Mother Used Cocaine While Pregnant, but Did Not Abuse or Neglect Her Kids
By Snyder & Sarno on September 28, 2015
Two years ago, the Family Part ruled that S.L. had been abusing or neglecting her children. The court came to this conclusion in N.J. Div. of Child Protection and Permanency v. S.L. when S.L. was pregnant with her fourth child. At thirty-five weeks pregnant, she tested positive for cocaine during two separate doctor’s appointments. The doctor contacted the Division of Child Protection and Permanency, and an investigation began.
When a caseworker visited the home, she found it in disarray, but she noticed that S.L.’s other three children were clean, healthy, and well-fed. S.L. agreed to have the children’s father supervise her interactions with the kids, and later she further agreed to leave the home and have the father take care of the kids in the home.
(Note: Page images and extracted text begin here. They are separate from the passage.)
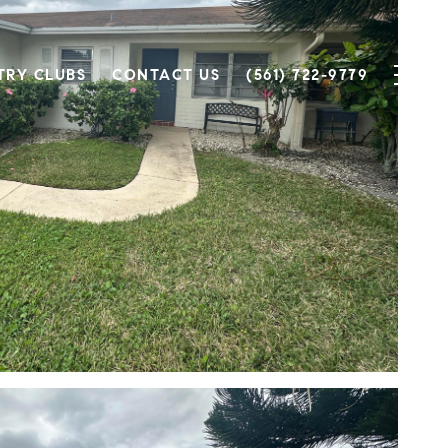
TRY CLUBS
CONTACT US
(561) 722-9779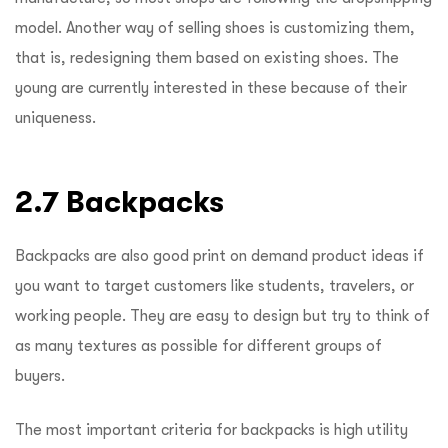
model. Another way of selling shoes is customizing them,
that is, redesigning them based on existing shoes. The
young are currently interested in these because of their
uniqueness.
2.7 Backpacks
Backpacks are also good print on demand product ideas if
you want to target customers like students, travelers, or
working people. They are easy to design but try to think of
as many textures as possible for different groups of
buyers.
The most important criteria for backpacks is high utility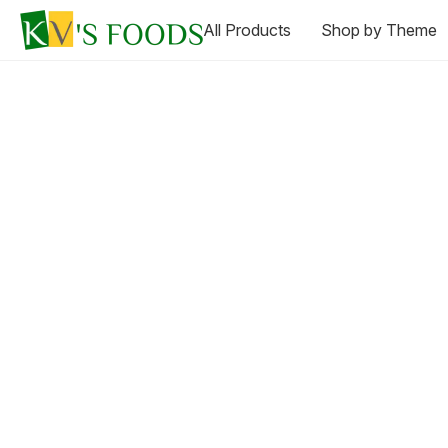
All Products
Shop by Theme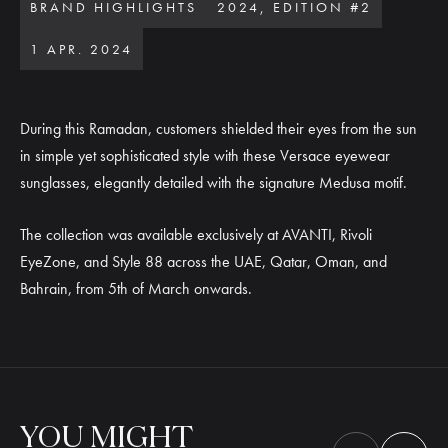
BRAND HIGHLIGHTS
2024, EDITION #2
1 APR. 2024
During this Ramadan, customers shielded their eyes from the sun
in simple yet sophisticated style with these Versace eyewear
sunglasses, elegantly detailed with the signature Medusa motif.
The collection was available exclusively at AVANTI, Rivoli
EyeZone, and Style 88 across the UAE, Qatar, Oman, and
Bahrain, from 5th of March onwards.
YOU
MIGHT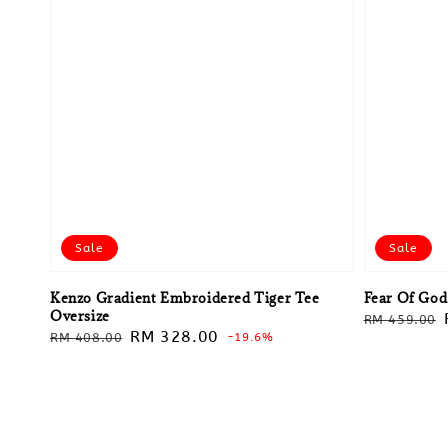
Sale
Sale
Kenzo Gradient Embroidered Tiger Tee
Fear Of God
Oversize
Regular
RM 459.00
Regular
Sale
RM 328.00
RM 408.00
-19.6%
price
price
price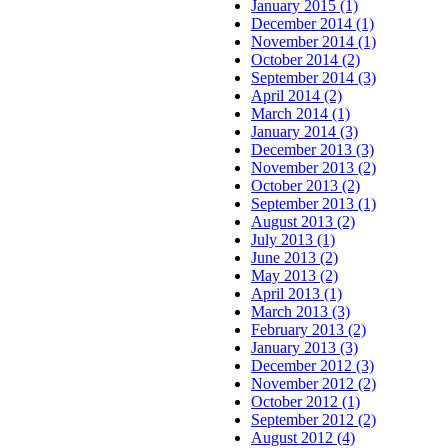
January 2015 (1)
December 2014 (1)
November 2014 (1)
October 2014 (2)
September 2014 (3)
April 2014 (2)
March 2014 (1)
January 2014 (3)
December 2013 (3)
November 2013 (2)
October 2013 (2)
September 2013 (1)
August 2013 (2)
July 2013 (1)
June 2013 (2)
May 2013 (2)
April 2013 (1)
March 2013 (3)
February 2013 (2)
January 2013 (3)
December 2012 (3)
November 2012 (2)
October 2012 (1)
September 2012 (2)
August 2012 (4)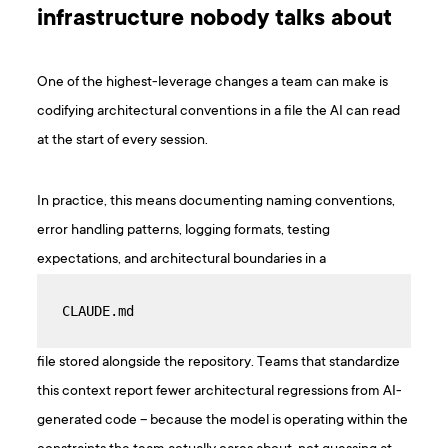
infrastructure nobody talks about
One of the highest-leverage changes a team can make is
codifying architectural conventions in a file the AI can read
at the start of every session.
In practice, this means documenting naming conventions,
error handling patterns, logging formats, testing
expectations, and architectural boundaries in a
CLAUDE.md
file stored alongside the repository. Teams that standardize
this context report fewer architectural regressions from AI-
generated code – because the model is operating within the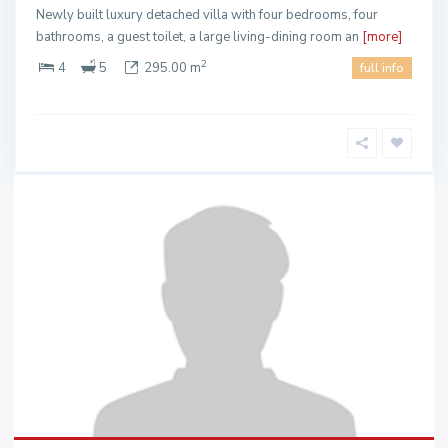
Newly built luxury detached villa with four bedrooms, four
bathrooms, a guest toilet, a large living-dining room an
[more]
2
4
5
295.00 m
full info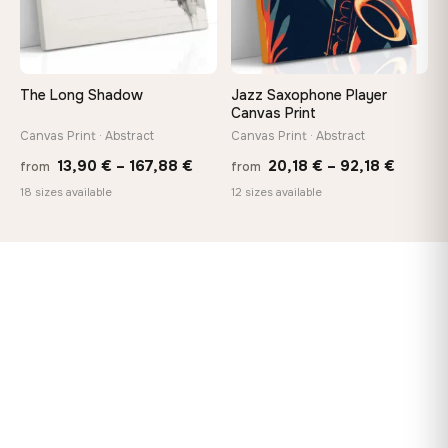
The Long Shadow
Jazz Saxophone Player
Canvas Print
Canvas Print · Abstract
Canvas Print · Abstract
Price
Price
13,90
€
–
167,88
€
20,18
€
–
92,18
€
from
from
range:
range:
18 sizes available
12 sizes available
13,90 €
20,18 
through
throug
167,88 €
92,18 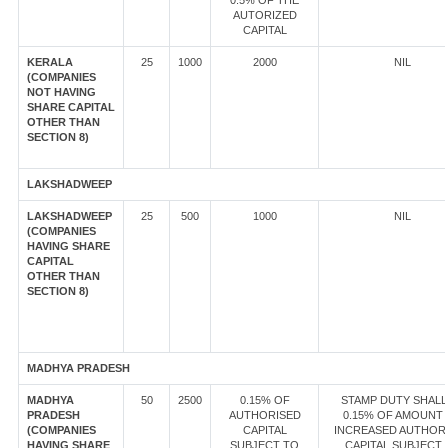
0.5% OF THE
AUTORIZED
CAPITAL
KERALA
25
1000
2000
NIL
(COMPANIES
NOT HAVING
SHARE CAPITAL
OTHER THAN
SECTION 8)
LAKSHADWEEP
LAKSHADWEEP
25
500
1000
NIL
(COMPANIES
HAVING SHARE
CAPITAL
OTHER THAN
SECTION 8)
MADHYA PRADESH
MADHYA
50
2500
0.15% OF
STAMP DUTY SHALL
PRADESH
AUTHORISED
0.15% OF AMOUNT
(COMPANIES
CAPITAL
INCREASED AUTHOR
HAVING SHARE
SUBJECT TO
CAPITAL SUBJECT 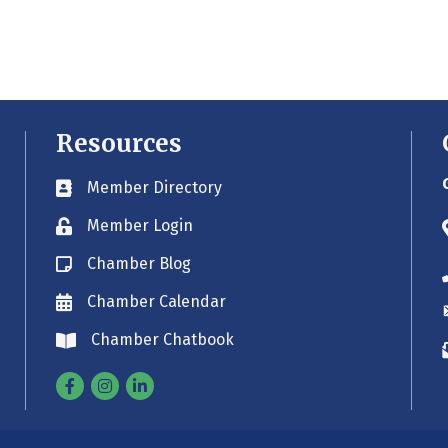
Resources
Member Directory
Business card icon
Member Login
Lock icon
Chamber Blog
Blog icon
Chamber Calendar
Envelope icon
Chamber Chatbook
Envelope icon
Facebook
Instagram
Linkedin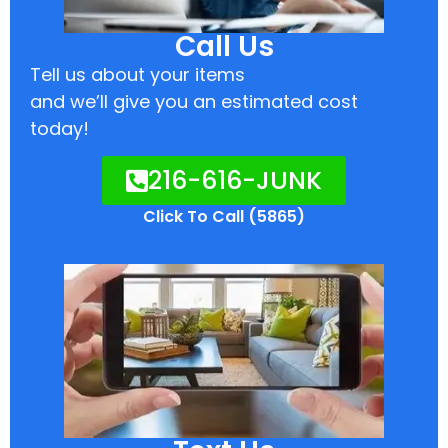
Call Us
Tell us about your items
and we’ll give you an estimated cost
today!
216-616-JUNK
Click To Call (5865)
More problems arose when the Division found that S.L. had a final restraining order against the father. She claimed that she believed the restraining order had been dismissed, and had it dismissed shortly thereafter. After subsequent drug testing, it was clear that S.L.’s urine had been tampered with, likely in an attempt to mask her drug use. As a result, the Division insisted that S.L. could not care for the children, so she requested that the father care for them instead.
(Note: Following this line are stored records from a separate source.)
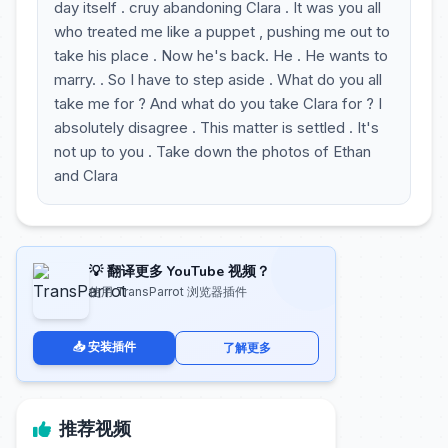
day itself . cruy abandoning Clara . It was you all
who treated me like a puppet , pushing me out to
take his place . Now he's back. He . He wants to
marry. . So I have to step aside . What do you all
take me for ? And what do you take Clara for ? I
absolutely disagree . This matter is settled . It's
not up to you . Take down the photos of Ethan
and Clara
💡 翻译更多 YouTube 视频？
使用 TransParrot 浏览器插件
📥 安装插件
了解更多
推荐视频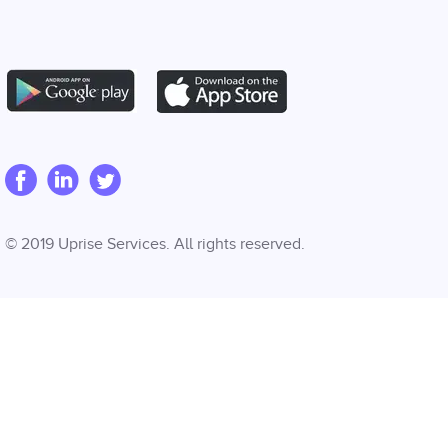
© 2019 Uprise Services. All rights reserved.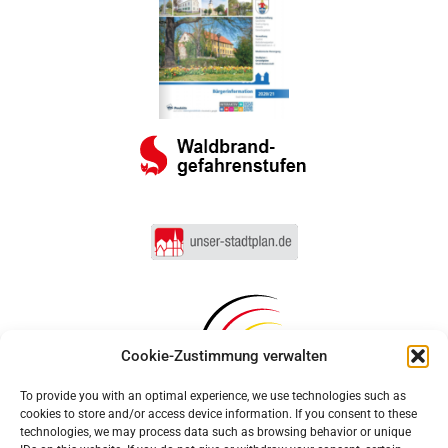
Cookie-Zustimmung verwalten
To provide you with an optimal experience, we use technologies such as
cookies to store and/or access device information. If you consent to these
technologies, we may process data such as browsing behavior or unique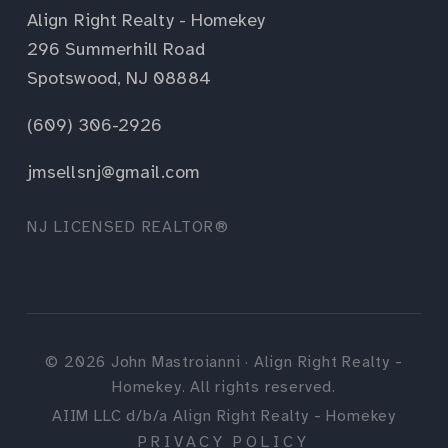
Align Right Realty - Homekey
296 Summerhill Road
Spotswood, NJ 08884
(609) 306-2926
jmsellsnj@gmail.com
NJ LICENSED REALTOR®
©
2026
John Mastroianni · Align Right Realty -
Homekey. All rights reserved.
AIIM LLC d/b/a Align Right Realty - Homekey
PRIVACY POLICY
A couple days later, though, the father was arrested after physically abusing S.L., who got two black eyes from the fight. The oldest child sustained a scratch on his face. The Division immediately intervened, placing the children with their maternal grandmother until the court ruled that the Division would have custody. When the fourth child was born, the Division assumed custody of him as well.
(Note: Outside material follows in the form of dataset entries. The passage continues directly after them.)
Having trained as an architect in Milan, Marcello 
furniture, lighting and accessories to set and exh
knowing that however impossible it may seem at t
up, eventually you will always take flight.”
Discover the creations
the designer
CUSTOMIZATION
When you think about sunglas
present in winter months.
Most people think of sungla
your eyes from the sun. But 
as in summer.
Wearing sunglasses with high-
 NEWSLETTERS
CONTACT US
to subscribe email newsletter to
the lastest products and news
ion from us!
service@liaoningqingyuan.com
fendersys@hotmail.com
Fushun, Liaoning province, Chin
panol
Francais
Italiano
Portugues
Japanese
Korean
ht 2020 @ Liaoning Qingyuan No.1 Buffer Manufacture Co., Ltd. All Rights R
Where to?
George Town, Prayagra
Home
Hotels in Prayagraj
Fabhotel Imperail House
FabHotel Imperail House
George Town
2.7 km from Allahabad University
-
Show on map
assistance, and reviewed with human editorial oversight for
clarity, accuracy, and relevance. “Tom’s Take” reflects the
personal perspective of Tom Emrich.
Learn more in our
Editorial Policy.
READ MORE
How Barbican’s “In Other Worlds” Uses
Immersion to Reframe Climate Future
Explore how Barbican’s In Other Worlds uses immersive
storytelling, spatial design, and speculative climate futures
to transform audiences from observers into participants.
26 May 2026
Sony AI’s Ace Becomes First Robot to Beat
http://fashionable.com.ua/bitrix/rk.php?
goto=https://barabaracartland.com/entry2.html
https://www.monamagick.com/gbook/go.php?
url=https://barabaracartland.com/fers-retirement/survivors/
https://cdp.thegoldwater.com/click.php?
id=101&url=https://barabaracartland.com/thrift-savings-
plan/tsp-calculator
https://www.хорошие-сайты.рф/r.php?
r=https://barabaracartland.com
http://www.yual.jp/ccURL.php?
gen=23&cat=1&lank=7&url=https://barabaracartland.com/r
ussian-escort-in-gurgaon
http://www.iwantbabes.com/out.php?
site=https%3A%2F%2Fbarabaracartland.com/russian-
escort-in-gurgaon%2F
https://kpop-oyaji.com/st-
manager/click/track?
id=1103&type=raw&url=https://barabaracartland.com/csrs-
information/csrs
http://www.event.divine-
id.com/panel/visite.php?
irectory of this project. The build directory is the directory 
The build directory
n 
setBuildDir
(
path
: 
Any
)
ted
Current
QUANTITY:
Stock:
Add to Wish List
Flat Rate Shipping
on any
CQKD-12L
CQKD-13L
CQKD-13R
At the conclusion of the trial, the judge found that S.L.’s testimony was just a series of excuses. She tried to explain away the many absences and tardy marks on one child’s report card, as well as the physical altercation with the father. The judge questioned S.L.’s decision-making skills and her rocky relationship with the father, and he believed that she placed the children at risk.
S.L. appealed, arguing that there was no evidence that she was under the influence of drugs while caring for the children, and that there was no resulting harm to her fourth child from the drug use. There was no evidence, she said, of gross negligence or disregard for the kids’ safety, so she was not an abusive or negligent parent. The New Jersey Appellate Division agreed with S.L., noting that the three youngest children were not harmed by any of S.L.’s actions or omissions. Without actual harm, the Division must prove that her conduct put the kids in imminent danger of physical, mental, or emotional impairment. The Division failed to do so, and the trial court’s reasons for believing that she endangered the children were not strong enough. The appellate court vacated S.L.’s order of neglect and required that her name be taken off the child abuse registry immediately.